[Slony1-general] Working out who is master after failover

Mon May 2 21:10:58 PDT 2005

Julian Scarfe wrote:

> For cluster T1 configured as simple master/slave I've been using:
>
> select "_T1".getlocalnodeid('_T1') = (select set_origin from
> "_T1".sl_set where set_id = 1)
>
> to give me a boolean result for whether I'm on the master node for set
> 1. If there's a better way I'd like to know, but it seems to work fine.
>
> However, after a failover, there's a problem.  Both nodes think
> they're the master node according to the criteria above, because the
> old master hasn't received the news of his demotion.  Is there a
> simple way of working out on the "abandoned" node that it has indeed
> been abandoned?
>
> In a sense, I realise it should never come to that:  if I can connect
> to the database on the old master, I should have used "move set" not
> "failover", and if I can't connect, I might as well pull the plug on
> it.  But there are situations in which the old master node might
> become available again before I get a chance to reconfigure it, so I'd
> like the client to be able to tell that it has been abandoned and that
> it should use a different node.

There isn't an easy answer to this one for the reason that it is
difficult to predict where things will stand at the point at which the
node is treated as 'destroyed.'

Consider some scenarios:

1.  Node #1 is in Ottawa; other nodes are in Toronto.  Failover due to
persistent network failure.

The network falls over, and we decide that the Ottawa data source must
be abandoned.  The database host and its database is undamaged, and
since we had no way to communicate with node #1 that it got stepped on,
it thinks it's running fine.

Note that in this case, no data was ever corrupted in any way.

Note also that since the network was dead, we had no way to tell node #1
that it is has been abandoned.

Supposing there are some client machines in Ottawa, they might be able
to talk to node #1 even after it is abandoned, as they were on the
subnet there.  Could be trouble...

2.  Three nodes at one site.  Node #1 is on a machine that physically
catches fire.

Disk drives are turned into a "more oxidized" set of aluminium oxide. 
There's no more database there; node #1 will never run again.

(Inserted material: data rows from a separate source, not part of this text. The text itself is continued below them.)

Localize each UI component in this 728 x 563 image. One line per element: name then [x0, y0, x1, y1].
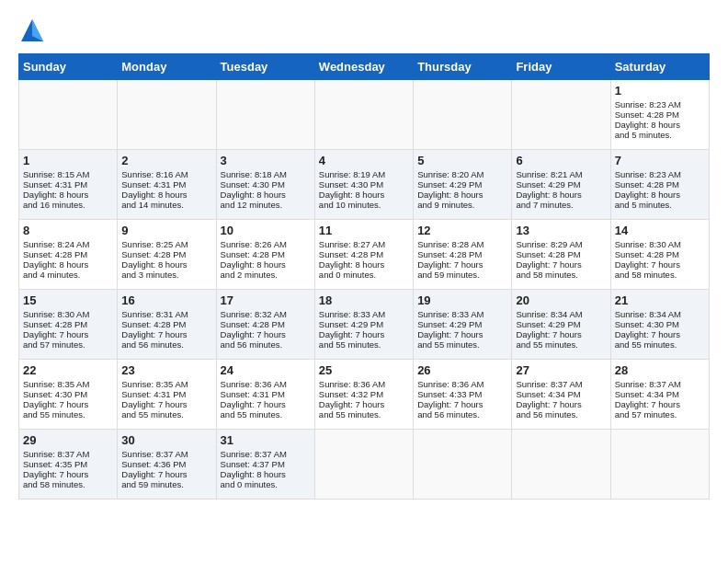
- daylight-hours: Daylight: 7 hours: [23, 399, 88, 409]
- daylight-hours: Daylight: 7 hours: [221, 329, 286, 339]
- calendar-cell: 4 Sunrise: 8:19 AM Sunset: 4:30 PM Dayli…: [314, 150, 413, 220]
- sunset: Sunset: 4:29 PM: [417, 319, 482, 329]
- daylight-hours: Daylight: 7 hours: [417, 259, 483, 270]
- header-day-wednesday: Wednesday: [314, 54, 413, 80]
- daylight-minutes: and 16 minutes.: [23, 200, 85, 210]
- daylight-hours: Daylight: 8 hours: [221, 190, 286, 200]
- day-number: 12: [417, 224, 507, 237]
- daylight-hours: Daylight: 7 hours: [615, 259, 680, 270]
- sunset: Sunset: 4:28 PM: [615, 109, 679, 120]
- sunset: Sunset: 4:35 PM: [23, 459, 87, 469]
- daylight-hours: Daylight: 7 hours: [221, 399, 286, 409]
- sunset: Sunset: 4:28 PM: [615, 249, 679, 259]
- day-number: 23: [121, 363, 211, 377]
- sunrise: Sunrise: 8:33 AM: [319, 309, 385, 319]
- sunrise: Sunrise: 8:37 AM: [615, 379, 681, 389]
- sunrise: Sunrise: 8:37 AM: [23, 449, 89, 459]
- sunrise: Sunrise: 8:30 AM: [23, 309, 89, 319]
- day-number: 25: [319, 363, 409, 377]
- calendar-cell: 31 Sunrise: 8:37 AM Sunset: 4:37 PM Dayl…: [216, 430, 314, 500]
- sunrise: Sunrise: 8:36 AM: [319, 379, 385, 389]
- header-day-friday: Friday: [512, 54, 610, 80]
- daylight-hours: Daylight: 7 hours: [121, 329, 187, 339]
- calendar-cell: 23 Sunrise: 8:35 AM Sunset: 4:31 PM Dayl…: [118, 360, 216, 430]
- sunrise: Sunrise: 8:36 AM: [221, 379, 287, 389]
- sunrise: Sunrise: 8:21 AM: [516, 169, 582, 179]
- week-row-4: 15 Sunrise: 8:30 AM Sunset: 4:28 PM Dayl…: [19, 290, 710, 360]
- sunset: Sunset: 4:34 PM: [516, 389, 580, 399]
- daylight-hours: Daylight: 7 hours: [319, 399, 384, 409]
- header-day-thursday: Thursday: [414, 54, 512, 80]
- sunset: Sunset: 4:30 PM: [615, 319, 679, 329]
- daylight-hours: Daylight: 7 hours: [615, 329, 680, 339]
- sunrise: Sunrise: 8:34 AM: [516, 309, 582, 319]
- calendar-cell: [314, 80, 413, 150]
- week-row-3: 8 Sunrise: 8:24 AM Sunset: 4:28 PM Dayli…: [19, 220, 710, 290]
- day-number: 17: [221, 293, 311, 307]
- calendar-cell: 12 Sunrise: 8:28 AM Sunset: 4:28 PM Dayl…: [414, 220, 512, 290]
- calendar-cell: 21 Sunrise: 8:34 AM Sunset: 4:30 PM Dayl…: [610, 290, 709, 360]
- sunset: Sunset: 4:31 PM: [121, 389, 186, 399]
- daylight-hours: Daylight: 8 hours: [516, 190, 581, 200]
- sunrise: Sunrise: 8:23 AM: [615, 99, 681, 109]
- sunset: Sunset: 4:28 PM: [23, 249, 87, 259]
- sunrise: Sunrise: 8:29 AM: [516, 239, 582, 249]
- day-number: 10: [221, 224, 311, 237]
- day-number: 24: [221, 363, 311, 377]
- daylight-hours: Daylight: 7 hours: [121, 399, 187, 409]
- day-number: 5: [417, 154, 507, 167]
- day-number: 19: [417, 293, 507, 307]
- day-number: 16: [121, 293, 211, 307]
- day-number: 14: [615, 224, 705, 237]
- daylight-hours: Daylight: 7 hours: [417, 329, 483, 339]
- sunrise: Sunrise: 8:16 AM: [121, 169, 188, 179]
- day-number: 3: [221, 154, 311, 167]
- sunset: Sunset: 4:30 PM: [319, 179, 383, 190]
- daylight-minutes: and 56 minutes.: [221, 339, 283, 350]
- logo: [18, 17, 50, 44]
- calendar-cell: 2 Sunrise: 8:16 AM Sunset: 4:31 PM Dayli…: [118, 150, 216, 220]
- day-number: 11: [319, 224, 409, 237]
- day-number: 21: [615, 293, 705, 307]
- sunrise: Sunrise: 8:23 AM: [615, 169, 681, 179]
- sunset: Sunset: 4:36 PM: [121, 459, 186, 469]
- calendar-cell: 22 Sunrise: 8:35 AM Sunset: 4:30 PM Dayl…: [19, 360, 118, 430]
- daylight-minutes: and 4 minutes.: [23, 270, 80, 280]
- daylight-hours: Daylight: 8 hours: [319, 190, 384, 200]
- daylight-minutes: and 55 minutes.: [417, 339, 480, 350]
- sunset: Sunset: 4:31 PM: [221, 389, 285, 399]
- sunrise: Sunrise: 8:31 AM: [121, 309, 188, 319]
- calendar-cell: [118, 80, 216, 150]
- sunset: Sunset: 4:29 PM: [516, 179, 580, 190]
- calendar-cell: 13 Sunrise: 8:29 AM Sunset: 4:28 PM Dayl…: [512, 220, 610, 290]
- sunset: Sunset: 4:28 PM: [516, 249, 580, 259]
- calendar-cell: 18 Sunrise: 8:33 AM Sunset: 4:29 PM Dayl…: [314, 290, 413, 360]
- calendar-cell: 1 Sunrise: 8:23 AM Sunset: 4:28 PM Dayli…: [610, 80, 709, 150]
- week-row-2: 1 Sunrise: 8:15 AM Sunset: 4:31 PM Dayli…: [19, 150, 710, 220]
- day-number: 15: [23, 293, 113, 307]
- day-number: 1: [23, 154, 113, 167]
- sunrise: Sunrise: 8:28 AM: [417, 239, 483, 249]
- day-number: 29: [23, 433, 113, 447]
- daylight-minutes: and 10 minutes.: [319, 200, 381, 210]
- calendar-cell: 19 Sunrise: 8:33 AM Sunset: 4:29 PM Dayl…: [414, 290, 512, 360]
- daylight-hours: Daylight: 7 hours: [319, 329, 384, 339]
- sunset: Sunset: 4:28 PM: [417, 249, 482, 259]
- sunrise: Sunrise: 8:19 AM: [319, 169, 385, 179]
- sunrise: Sunrise: 8:26 AM: [221, 239, 287, 249]
- day-number: 18: [319, 293, 409, 307]
- sunrise: Sunrise: 8:27 AM: [319, 239, 385, 249]
- calendar-cell: 29 Sunrise: 8:37 AM Sunset: 4:35 PM Dayl…: [19, 430, 118, 500]
- daylight-hours: Daylight: 8 hours: [121, 190, 187, 200]
- day-number: 28: [615, 363, 705, 377]
- daylight-minutes: and 55 minutes.: [23, 409, 85, 419]
- header-day-monday: Monday: [118, 54, 216, 80]
- daylight-minutes: and 57 minutes.: [23, 339, 85, 350]
- day-number: 7: [615, 154, 705, 167]
- daylight-hours: Daylight: 7 hours: [23, 469, 88, 479]
- calendar-cell: 1 Sunrise: 8:15 AM Sunset: 4:31 PM Dayli…: [19, 150, 118, 220]
- sunrise: Sunrise: 8:36 AM: [417, 379, 483, 389]
- logo-icon: [18, 17, 46, 44]
- daylight-minutes: and 5 minutes.: [615, 130, 672, 140]
- daylight-hours: Daylight: 7 hours: [417, 399, 483, 409]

There's nothing to be done on the Slony-I side to former node #1.  Your
hazmat team might have a job to do...

3.  Node #1 gets a speck of dust in a disk drive casing, destroying some
data.

In this case, we fail over, and want to leave things as untouched as
possible.  There is the chance that some analysis might be able to
extract the last 8 seconds worth of updates that hadn't gotten
replicated elsewhere.

You're pretty clearly talking about scenario #1, where, to a client that
isn't talking to the rest of the network, there may be no reason to
think that node #1 has been abandoned.

I would be reluctant to try to "automatically" ship a message to the
failing node because of scenario #3.  If we have some failing disk
hardware, I want to leave it well enough alone.  There is the (however
remote) chance that there may be data to be recovered, and every
modification made once the hardware is damaged increases the chances
that further data will be lost that we cannot recover.

The particular  problem that we see in scenario #1 is that some client
might not realize that node #1 is supposed to be dead.   Supposing
connectivity between Toronto and Ottawa died at 1pm and was not
reestablished until 9pm, then during that 8 hours, node #1 is "live" as
far as it is concerned and there is no way to tell it that it shouldn't
think so.  At 9pm, we get some options, but it is by no means automatic...